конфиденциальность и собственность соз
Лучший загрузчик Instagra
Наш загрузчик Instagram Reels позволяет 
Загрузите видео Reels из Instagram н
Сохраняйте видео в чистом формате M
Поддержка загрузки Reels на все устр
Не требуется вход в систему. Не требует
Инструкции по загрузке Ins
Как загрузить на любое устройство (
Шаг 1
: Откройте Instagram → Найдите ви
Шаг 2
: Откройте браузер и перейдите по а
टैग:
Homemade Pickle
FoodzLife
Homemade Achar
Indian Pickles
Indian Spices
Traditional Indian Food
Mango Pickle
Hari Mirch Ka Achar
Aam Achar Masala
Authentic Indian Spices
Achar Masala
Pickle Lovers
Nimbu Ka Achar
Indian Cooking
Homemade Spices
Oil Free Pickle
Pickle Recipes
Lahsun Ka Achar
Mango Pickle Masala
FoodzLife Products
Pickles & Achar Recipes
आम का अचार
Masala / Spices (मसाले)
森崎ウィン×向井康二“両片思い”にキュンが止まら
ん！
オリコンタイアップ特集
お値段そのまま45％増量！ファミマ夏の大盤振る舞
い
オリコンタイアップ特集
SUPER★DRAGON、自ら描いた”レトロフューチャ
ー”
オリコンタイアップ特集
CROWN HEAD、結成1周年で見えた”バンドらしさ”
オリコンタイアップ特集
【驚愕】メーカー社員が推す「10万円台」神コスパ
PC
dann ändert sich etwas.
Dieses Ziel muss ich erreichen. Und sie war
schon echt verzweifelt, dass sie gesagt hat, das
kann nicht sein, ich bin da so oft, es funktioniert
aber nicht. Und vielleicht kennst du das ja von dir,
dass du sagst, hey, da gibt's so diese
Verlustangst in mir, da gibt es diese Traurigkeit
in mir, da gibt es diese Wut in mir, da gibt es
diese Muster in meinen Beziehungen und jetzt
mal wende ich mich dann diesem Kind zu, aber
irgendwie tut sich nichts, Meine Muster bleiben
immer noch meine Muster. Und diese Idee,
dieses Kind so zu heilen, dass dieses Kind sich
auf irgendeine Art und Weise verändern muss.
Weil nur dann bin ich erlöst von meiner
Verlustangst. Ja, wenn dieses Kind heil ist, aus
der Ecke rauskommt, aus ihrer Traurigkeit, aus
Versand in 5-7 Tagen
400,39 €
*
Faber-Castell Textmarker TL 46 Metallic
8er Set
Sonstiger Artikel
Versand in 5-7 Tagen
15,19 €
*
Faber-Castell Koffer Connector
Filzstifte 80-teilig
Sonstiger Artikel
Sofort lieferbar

What to produce: Repeat all the entries above without altering anything.

Answer to the problem:
конфиденциальность и собственность соз
Лучший загрузчик Instagra
Наш загрузчик Instagram Reels позволяет 
Загрузите видео Reels из Instagram н
Сохраняйте видео в чистом формате M
Поддержка загрузки Reels на все устр
Не требуется вход в систему. Не требует
Инструкции по загрузке Ins
Как загрузить на любое устройство (
Шаг 1
: Откройте Instagram → Найдите ви
Шаг 2
: Откройте браузер и перейдите по а
टैग:
Homemade Pickle
FoodzLife
Homemade Achar
Indian Pickles
Indian Spices
Traditional Indian Food
Mango Pickle
Hari Mirch Ka Achar
Aam Achar Masala
Authentic Indian Spices
Achar Masala
Pickle Lovers
Nimbu Ka Achar
Indian Cooking
Homemade Spices
Oil Free Pickle
Pickle Recipes
Lahsun Ka Achar
Mango Pickle Masala
FoodzLife Products
Pickles & Achar Recipes
आम का अचार
Masala / Spices (मसाले)
森崎ウィン×向井康二“両片思い”にキュンが止まら
ん！
オリコンタイアップ特集
お値段そのまま45％増量！ファミマ夏の大盤振る舞
い
オリコンタイアップ特集
SUPER★DRAGON、自ら描いた”レトロフューチャ
ー”
オリコンタイアップ特集
CROWN HEAD、結成1周年で見えた”バンドらしさ”
オリコンタイアップ特集
【驚愕】メーカー社員が推す「10万円台」神コスパ
PC
dann ändert sich etwas.
Dieses Ziel muss ich erreichen. Und sie war
schon echt verzweifelt, dass sie gesagt hat, das
kann nicht sein, ich bin da so oft, es funktioniert
aber nicht. Und vielleicht kennst du das ja von dir,
dass du sagst, hey, da gibt's so diese
Verlustangst in mir, da gibt es diese Traurigkeit
in mir, da gibt es diese Wut in mir, da gibt es
diese Muster in meinen Beziehungen und jetzt
mal wende ich mich dann diesem Kind zu, aber
irgendwie tut sich nichts, Meine Muster bleiben
immer noch meine Muster. Und diese Idee,
dieses Kind so zu heilen, dass dieses Kind sich
auf irgendeine Art und Weise verändern muss.
Weil nur dann bin ich erlöst von meiner
Verlustangst. Ja, wenn dieses Kind heil ist, aus
der Ecke rauskommt, aus ihrer Traurigkeit, aus
Versand in 5-7 Tagen
400,39 €
*
Faber-Castell Textmarker TL 46 Metallic
8er Set
Sonstiger Artikel
Versand in 5-7 Tagen
15,19 €
*
Faber-Castell Koffer Connector
Filzstifte 80-teilig
Sonstiger Artikel
Sofort lieferbar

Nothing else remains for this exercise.